A new podcast explores what can happen in the weeks ahead of an execution date.
“The Last 12 Weeks” focuses on the case of convicted killer David Wood. But podcast host Maurice Chammah says it’s not out to prove Wood’s guilt or innocence.
“The idea was to kind of see the system on the inside from the perspective of the participants in it,” Chammah said.
Chammah is a reporter with The Marshall Project and collaborated with The New York Times to put together the podcast. He has spent years covering the death penalty and has noticed the scramble of reporting that happens in the final days before an execution.
“Sometimes it would seem like there was this big emergency, like Kim Kardashian was proclaiming that, say, Rodney Reed was innocent or John Grisham was talking about the Robert Roberson case. And you start to wonder, well, how could it be that there are all of these emergencies even after these cases have been going on for years?” Chammah said.
He says the idea for this podcast started to formulate when he received an invitation from Wood’s defense lawyers.
“So what developed was this ask of, ‘Well, can we follow you around and really embed with the defense team and watch the work up close?’” Chammah said.
The answer was yes. So Chammah and his producer Alvin Melathe joined the defense team on Zoom calls and accompanied them on investigative trips to El Paso.

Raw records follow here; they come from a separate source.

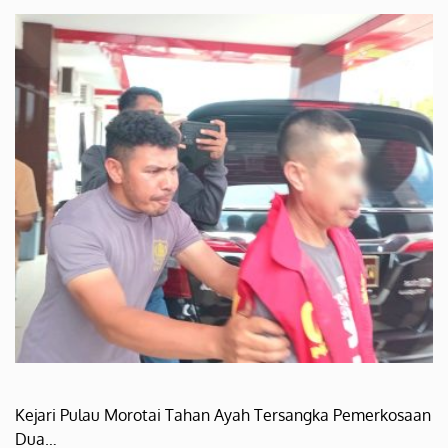
Kejari Pulau Morotai Tahan Ayah Tersangka Pemerkosaan
Dua…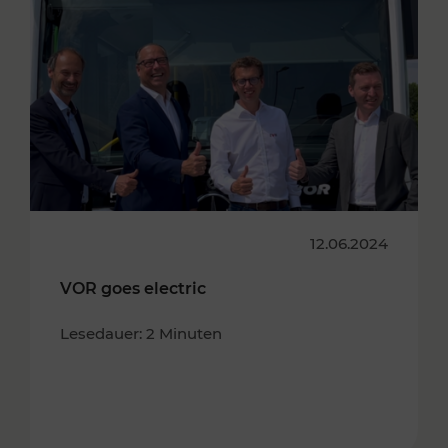
12.06.2024
VOR goes electric
Lesedauer: 2 Minuten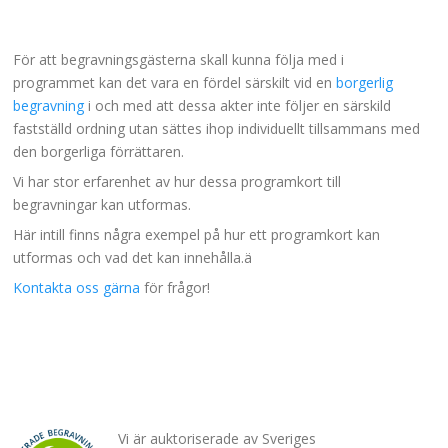
För att begravningsgästerna skall kunna följa med i
programmet kan det vara en fördel särskilt vid en
borgerlig
begravning
i och med att dessa akter inte följer en särskild
fastställd ordning utan sättes ihop individuellt tillsammans med
den borgerliga förrättaren.
Vi har stor erfarenhet av hur dessa programkort till
begravningar kan utformas.
Här intill finns några exempel på hur ett programkort kan
utformas och vad det kan innehålla.ä
Kontakta oss gärna
för frågor!
Vi är auktoriserade av Sveriges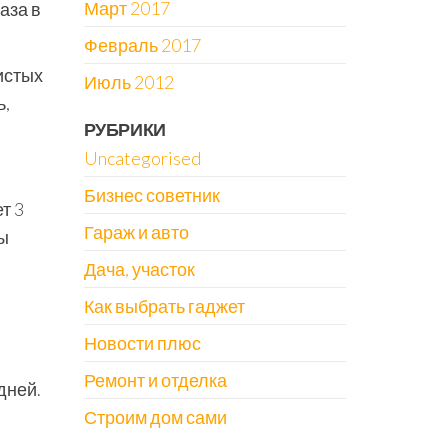
Март 2017
аза в
Февраль 2017
истых
Июль 2012
ь,
РУБРИКИ
Uncategorised
Бизнес советник
т 3
Гараж и авто
мы
Дача, участок
Как выбрать гаджет
Новости плюс
Ремонт и отделка
дней.
Строим дом сами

“Something that surprised me was how much investigating goes on at the last minute,” Chammah said. “And I don’t think that it’s that the lawyers were negligent earlier. It’s that the finality of an execution really makes you just turn every page one more time.”
He said they spent a lot of time with defense lawyers in this final scramble.

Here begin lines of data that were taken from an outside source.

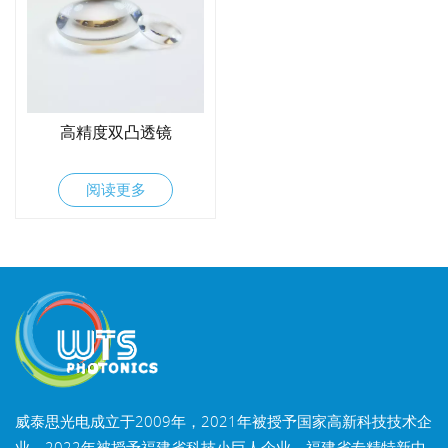
高精度双凸透镜
阅读更多
威泰思光电成立于2009年，2021年被授予国家高新科技技术企
业，2022年被授予福建省科技小巨人企业，福建省专精特新中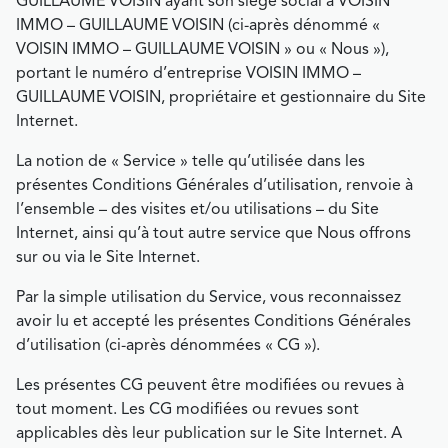
GUILLAUME VOISIN ayant son siège social à VOISIN
IMMO – GUILLAUME VOISIN (ci-après dénommé «
VOISIN IMMO – GUILLAUME VOISIN » ou « Nous »),
portant le numéro d’entreprise VOISIN IMMO –
GUILLAUME VOISIN, propriétaire et gestionnaire du Site
Internet.
La notion de « Service » telle qu’utilisée dans les
présentes Conditions Générales d’utilisation, renvoie à
l’ensemble – des visites et/ou utilisations – du Site
Internet, ainsi qu’à tout autre service que Nous offrons
sur ou via le Site Internet.
Par la simple utilisation du Service, vous reconnaissez
avoir lu et accepté les présentes Conditions Générales
d’utilisation (ci-après dénommées « CG »).
Les présentes CG peuvent être modifiées ou revues à
tout moment. Les CG modifiées ou revues sont
applicables dès leur publication sur le Site Internet. A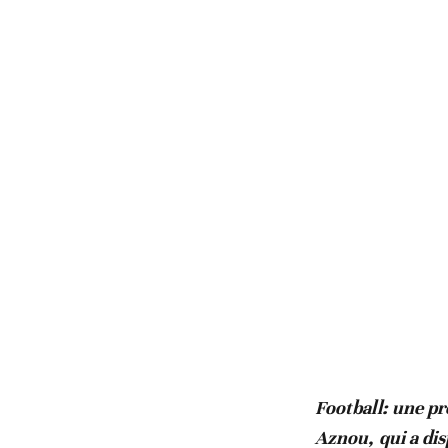
Football: une p
Aznou, qui a dis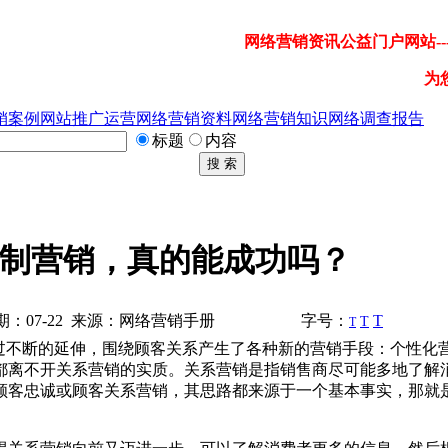
网络营销资讯公益门户网站---
为
销案例
网站推广运营
网络营销资料
网络营销知识
网络调查报告
标题
内容
搜 索
制营销，真的能成功吗？
：07-22 来源：网络营销手册
字号：
T
T
T
代经过不断的延伸，围绕顾客关系产生了各种新的营销手段：个性化
都离不开关系营销的实质。关系营销是指销售商尽可能多地了解
顾客忠诚或顾客关系营销，其思路都来源于一个基本事实，那就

“So they were knocking on doors of a lot of long-shot people that frankly, to me, seemed very far from the facts at hand. But then it turns out that some of those people have bombshell disclosures that seem really important and that end up going in these final appeals to the state courts,” Chammah said.
But, he said, the goal was to give listeners a sort of “360 view” of a death penalty case.

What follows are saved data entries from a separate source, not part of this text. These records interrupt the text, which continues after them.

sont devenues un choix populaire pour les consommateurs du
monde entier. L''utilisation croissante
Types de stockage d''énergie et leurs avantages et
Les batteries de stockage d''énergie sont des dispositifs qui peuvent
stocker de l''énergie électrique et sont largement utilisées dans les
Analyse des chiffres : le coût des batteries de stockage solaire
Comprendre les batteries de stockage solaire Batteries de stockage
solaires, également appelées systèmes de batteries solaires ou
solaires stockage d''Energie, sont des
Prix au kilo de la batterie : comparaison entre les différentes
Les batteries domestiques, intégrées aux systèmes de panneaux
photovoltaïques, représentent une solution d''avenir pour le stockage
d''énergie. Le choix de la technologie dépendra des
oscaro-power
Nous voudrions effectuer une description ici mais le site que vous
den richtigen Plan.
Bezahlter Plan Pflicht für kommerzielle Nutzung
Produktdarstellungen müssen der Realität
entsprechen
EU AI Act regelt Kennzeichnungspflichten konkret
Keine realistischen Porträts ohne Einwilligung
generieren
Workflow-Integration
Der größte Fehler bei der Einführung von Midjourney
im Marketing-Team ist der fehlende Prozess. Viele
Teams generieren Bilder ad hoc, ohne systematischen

“We spent a lot of time with the mother of one of the victims in the David Wood case. I met a lot of other victim families. The lead detective in the case, who was adamant that he was guilty,” Chammah said.
David Wood was sentenced to death in 1993 for the murders of six El Paso-area women and girls in the late 1980s. Their bodies were found in the desert near the city, so Wood became known as “The Desert Killer.”
Chammah says he believes “The Last 12 Weeks” aimed to capture something never before tracked in audio.
“The one moment that really sticks out to me is that these lawyers actually approach the mother of one of the victims. And she has been adamant for 30 years that David Wood murdered her daughter. And the lawyers are just as convinced that David Wood is innocent and they try to make the case to her,” Chammah said. “And that’s just the kind of intimate, uncomfortable, complex scenario that plays out sometimes, but there’s almost never a journalist, much less a microphone in the room.”
The impact of these life-and-death cases on everyone touched by them is one aspect of the podcast he hopes listeners will key in on.
“I also hope that people take away how much happenstance and kind of human error and even arbitrariness can show up in death penalty cases,” Chammah said.
“There were so many moments where it felt like the course of this case, the life-and-death stakes, were turning on these random small moments in the field — whether somebody answers a door, whether someone feels comfortable sharing a memory… And I hope people come away understanding that for all of this big philosophical debate about whether we have the death penalty and whether it’s right or wrong, that the system we have is actually an extremely human system that is marked, really at every turn, by human frailties in some way.”
Since the 12 weeks of “The Last 12 Weeks” are in the past, listeners might know, or could easily learn, what happened to David Wood as his execution date approached. Chammah says how listeners approach that information is up to them.
“It’s a question of whether you want to know the end and then follow the podcast to understand how it got to the end, or you want to take the ride along with us,” Chammah said.